Lack of pipeline infrastructure hurts northeastern states

By Patrick C. Miller | April 25, 2017

A lack of pipeline infrastructure in the northeastern U.S. will cost more than 78,000 jobs and $7.6 billion in GDP by 2020, according to a new report by the U.S. Chamber of Commerce.

The report for the Chamber’s Institute for the 21st Century—which asks “What if pipelines aren’t built into the northeast?”—says families and businesses in the region are already paying some of the highest electricity rates in the country. It predicts that the problem will get worse without additional pipeline infrastructure.

“Environmental groups seeking to ‘keep it in the ground’ are fighting to block virtually every project that would bring additional natural gas into in the northeast,” said Karen Harbert, president and CEO of the Energy Institute.

According to the U.S. Energy Information Administration, Connecticut has the third highest electricity rates in the nation, while Massachusetts ranks fourth, Rhode Island is fifth, New Hampshire ranks sixth, New York is eighth, Vermont is ninth, New Jersey is tenth and Maine is eleventh.

While continued development of shale oil and gas in Pennsylvania, Ohio, West Virginia, and elsewhere has helped reduce U.S. dependence on foreign energy and brought back thousands of manufacturing jobs, the lack of access to markets in the northeast will cost those states jobs and revenue, the report says.

“High energy prices are costing the region jobs and income, so maintaining the status quo will be painful,” Harbert said.

Oil and gas resources could be used to relieve capacity problems in the northeast, but continued legal challenges and political opposition have stalled or slowed planned infrastructure projects such as the Constitution Pipeline and Access Northeast pipeline.

“As the regulatory and price environment continues to encourage the use of natural gas, northeast states will find themselves increasingly starved of the energy needed to power the economy and keep the lights on,” Harbert said. “Our analysis demonstrates that there is simply not enough capacity to meet demand, and families, consumers and businesses will all pay the price.”

The economic impact analysis in the report estimates the potential impacts over the next four years, and includes all recently announced pipeline projects.

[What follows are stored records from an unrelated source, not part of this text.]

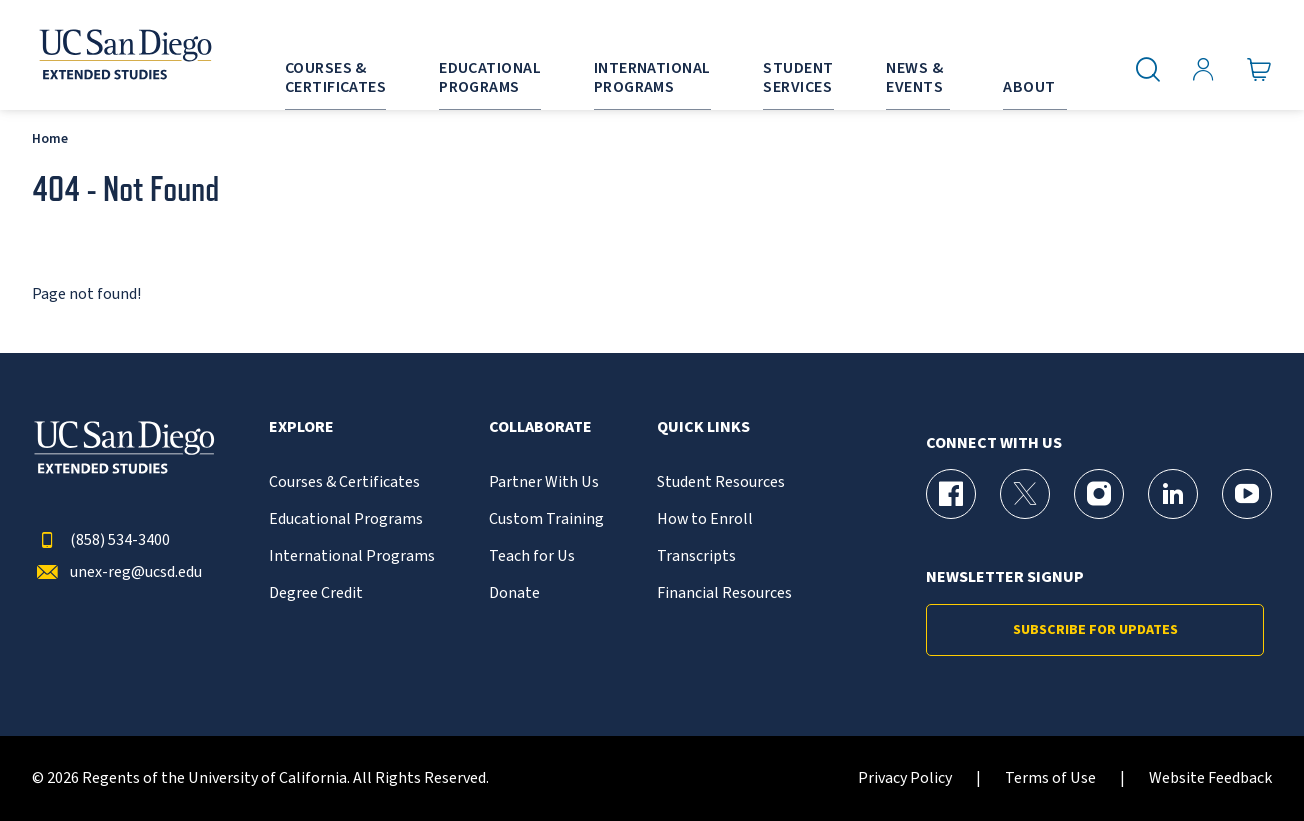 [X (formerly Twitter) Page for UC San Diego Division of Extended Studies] (1025, 494)
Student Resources (721, 482)
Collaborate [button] (540, 427)
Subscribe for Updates (1095, 630)
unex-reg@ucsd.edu (117, 572)
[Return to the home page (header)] (124, 55)
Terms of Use (1050, 778)
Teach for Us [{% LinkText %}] (532, 556)
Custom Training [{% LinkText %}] (546, 519)
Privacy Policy (905, 778)
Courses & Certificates (344, 482)
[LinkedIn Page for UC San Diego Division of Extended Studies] (1173, 494)
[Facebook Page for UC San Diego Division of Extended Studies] (951, 494)
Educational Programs (346, 519)
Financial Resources (724, 593)
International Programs (352, 556)
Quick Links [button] (703, 427)
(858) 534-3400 (101, 540)
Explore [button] (301, 427)
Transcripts (696, 556)
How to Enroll (705, 519)
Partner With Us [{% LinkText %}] (544, 482)
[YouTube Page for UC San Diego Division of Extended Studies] (1247, 494)
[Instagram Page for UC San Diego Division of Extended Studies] (1099, 494)
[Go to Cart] (1259, 70)
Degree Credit (316, 593)
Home (50, 138)
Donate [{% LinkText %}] (514, 593) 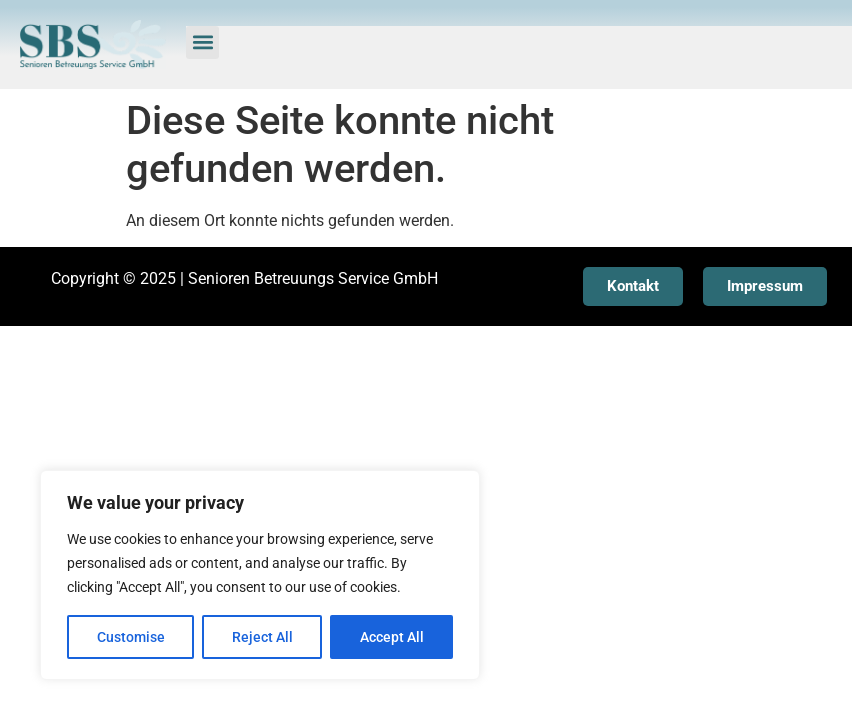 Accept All (392, 637)
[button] (202, 42)
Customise (131, 637)
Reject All (262, 637)
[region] (260, 575) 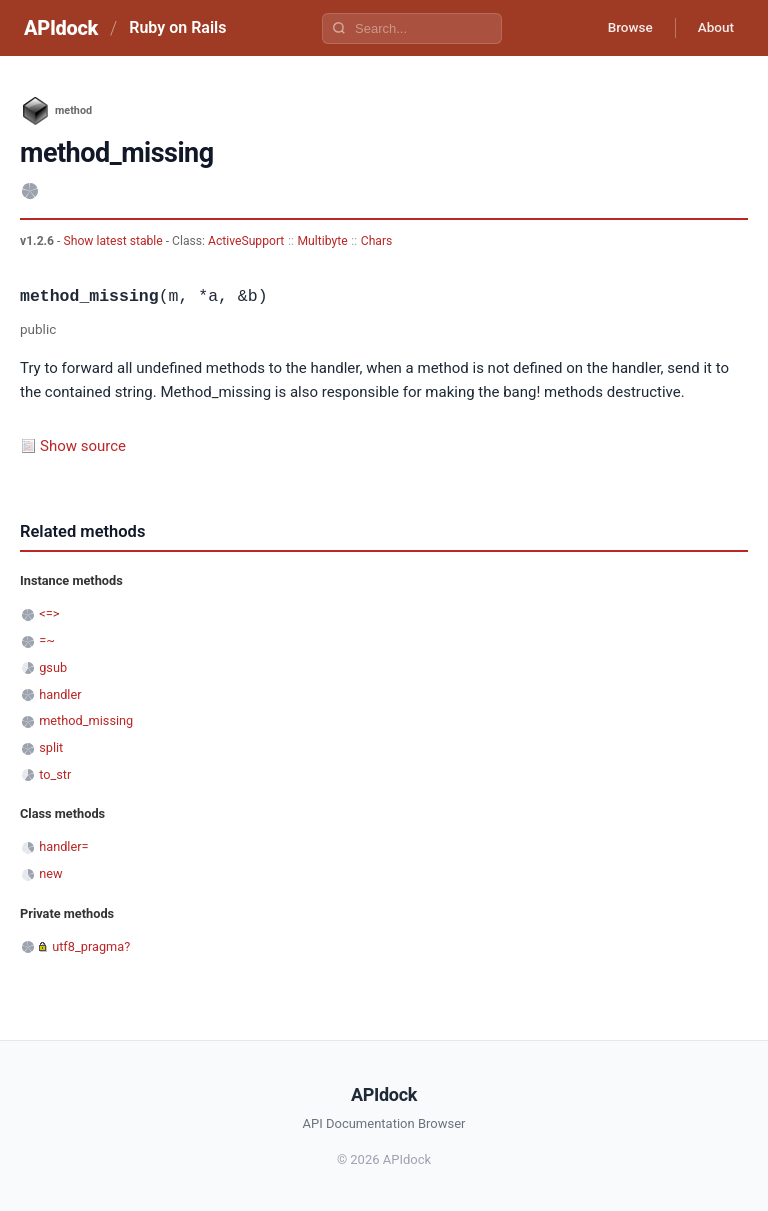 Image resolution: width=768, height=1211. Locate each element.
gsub (53, 667)
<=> (49, 613)
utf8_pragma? (91, 946)
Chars (377, 241)
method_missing (86, 720)
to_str (55, 774)
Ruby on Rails (177, 27)
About (713, 28)
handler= (63, 846)
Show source (83, 446)
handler (60, 694)
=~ (47, 640)
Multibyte (323, 241)
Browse (622, 28)
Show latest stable (114, 241)
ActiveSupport (246, 241)
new (50, 873)
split (51, 747)
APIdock (61, 28) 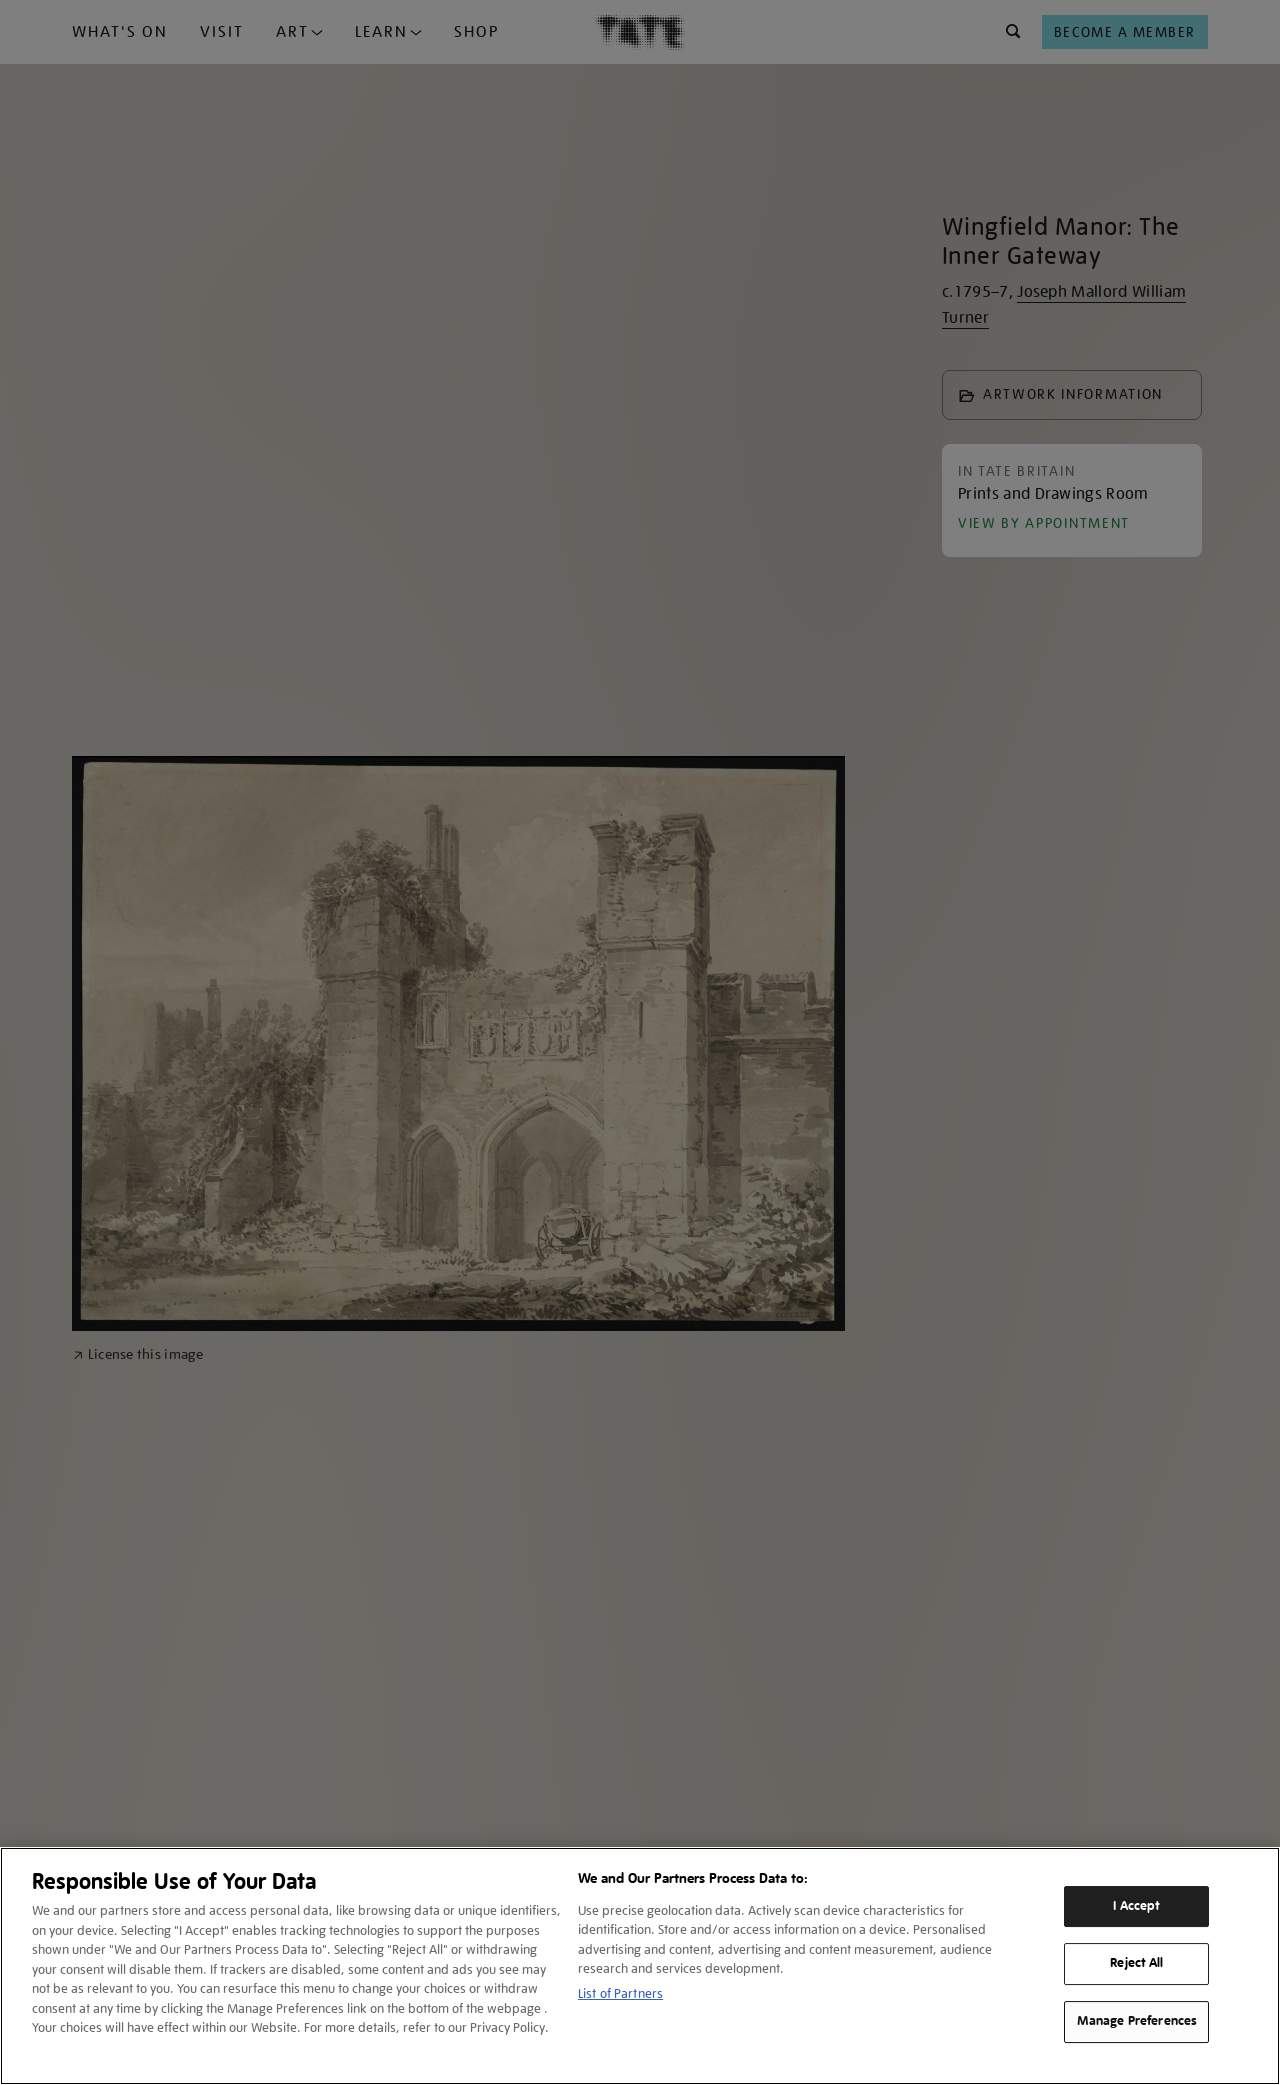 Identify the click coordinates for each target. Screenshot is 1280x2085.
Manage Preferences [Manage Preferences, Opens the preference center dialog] (1137, 2021)
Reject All (1136, 1964)
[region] (640, 1966)
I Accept (1136, 1906)
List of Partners (620, 1993) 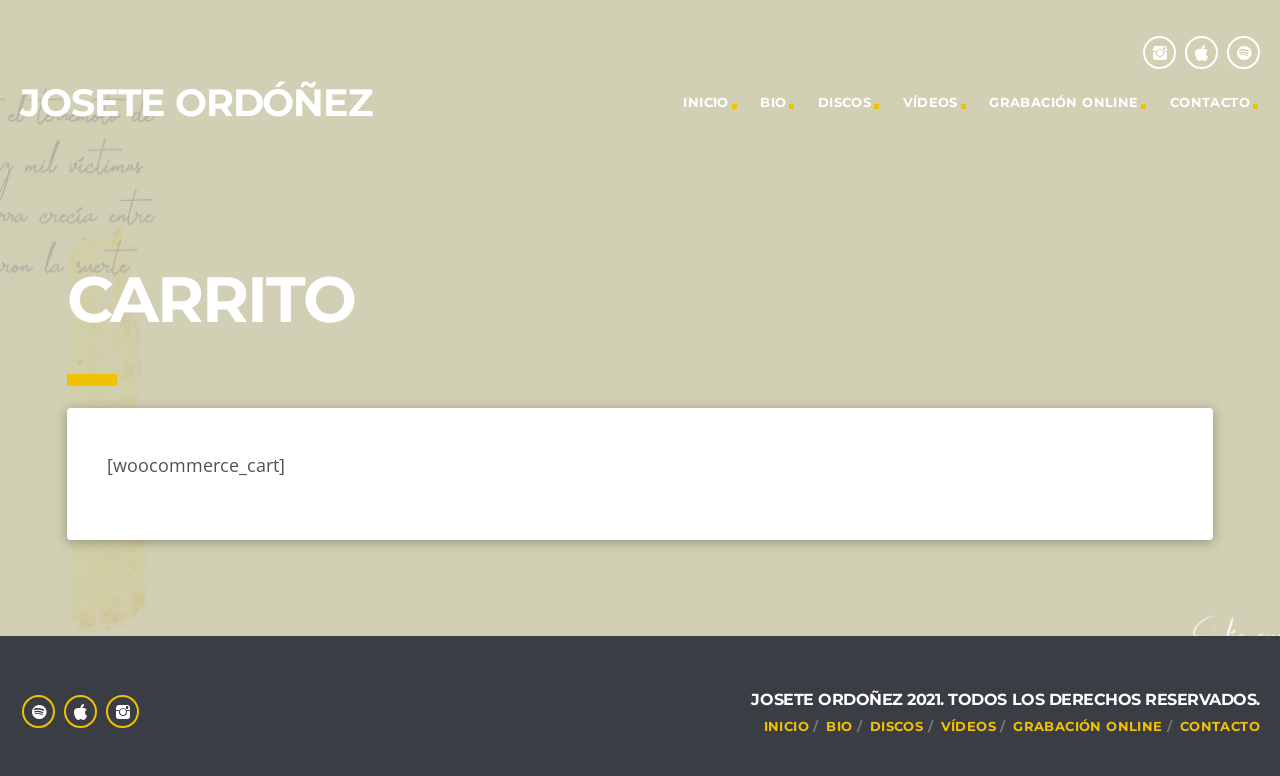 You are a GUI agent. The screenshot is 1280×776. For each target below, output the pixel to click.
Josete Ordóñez (196, 102)
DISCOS (844, 102)
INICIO (705, 102)
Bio (773, 102)
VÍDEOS (930, 102)
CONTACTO (1210, 102)
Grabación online (1063, 102) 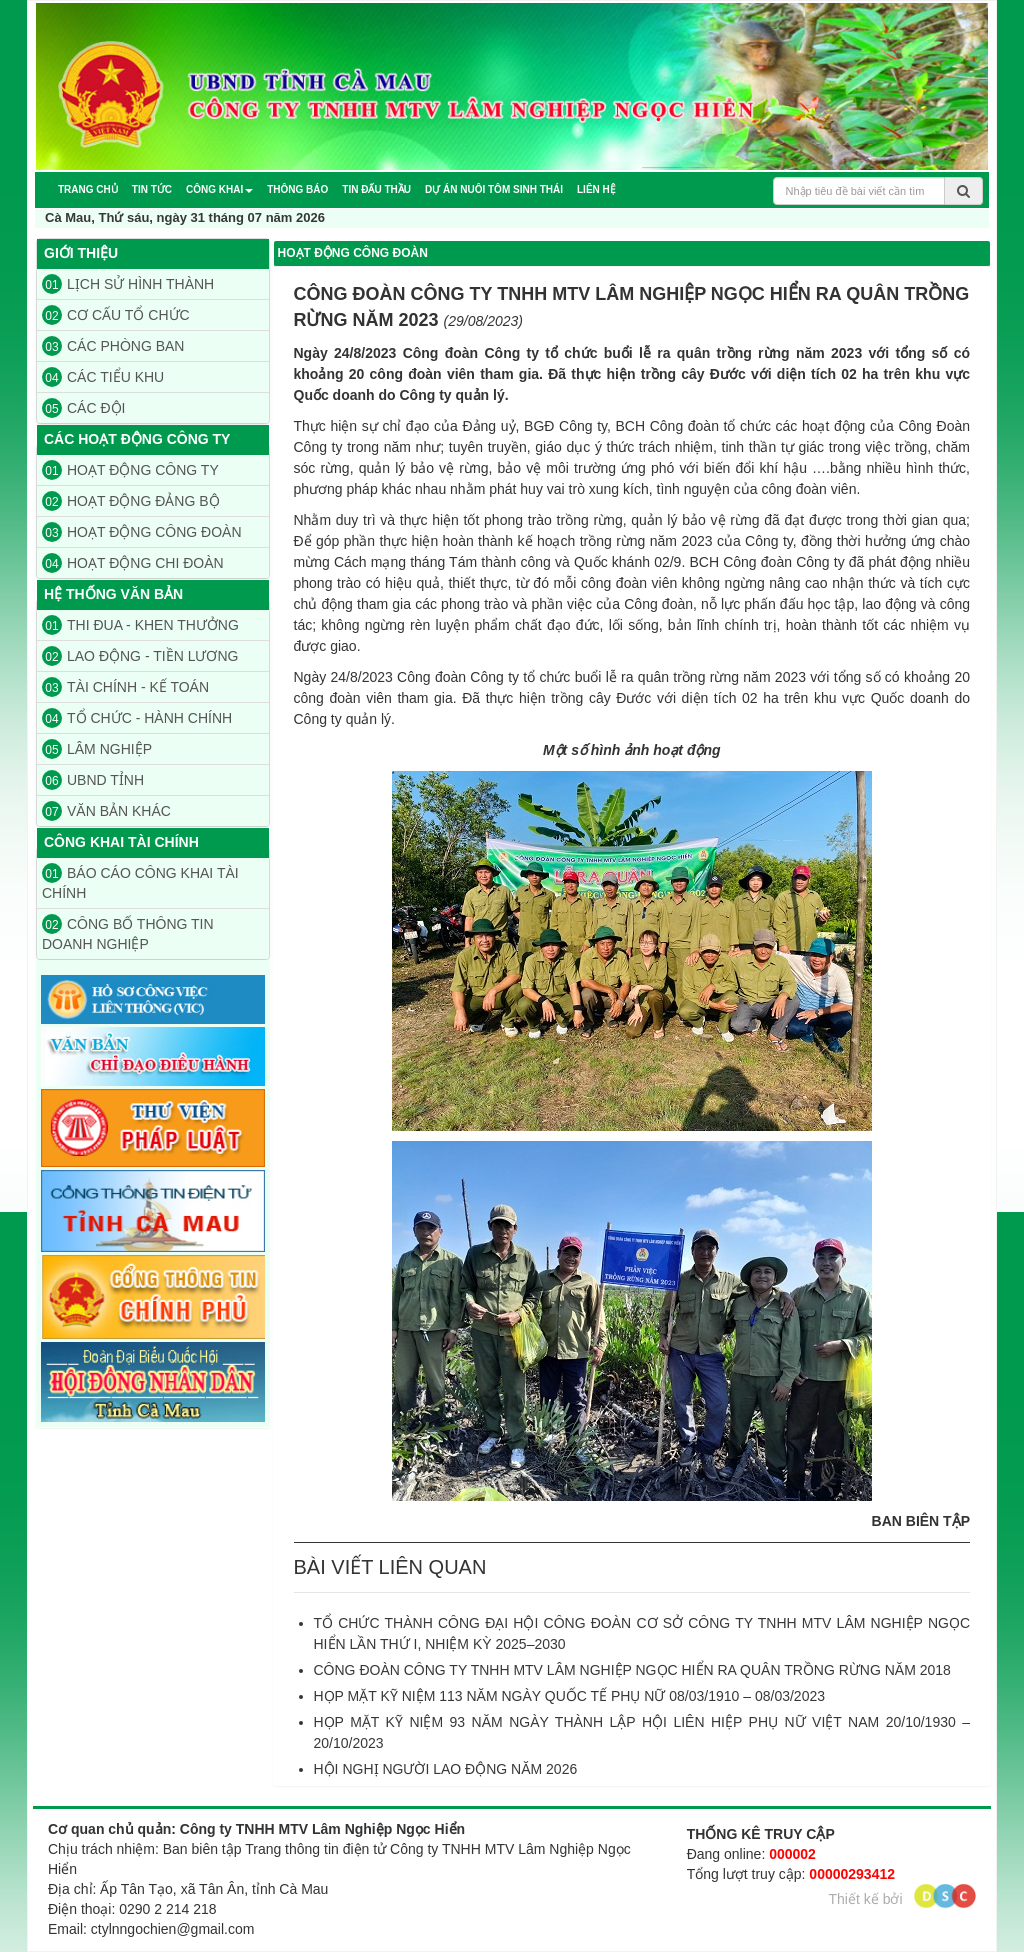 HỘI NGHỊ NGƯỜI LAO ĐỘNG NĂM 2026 (446, 1769)
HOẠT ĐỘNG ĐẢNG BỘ (131, 501)
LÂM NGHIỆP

To estimate economic impacts, the report uses publicly available economic data from announced pipeline projects, energy demand forecasts and announced retirements of nuclear generators.

The inputs were run through the IMPLAN model to estimate the overall macroeconomic effects of preserving the status quo, which effectively prevents new pipeline infrastructure from being developed in the region.

The Energy Accountability Series examines what could happen if energy proposals from political candidates and interest groups were adopted.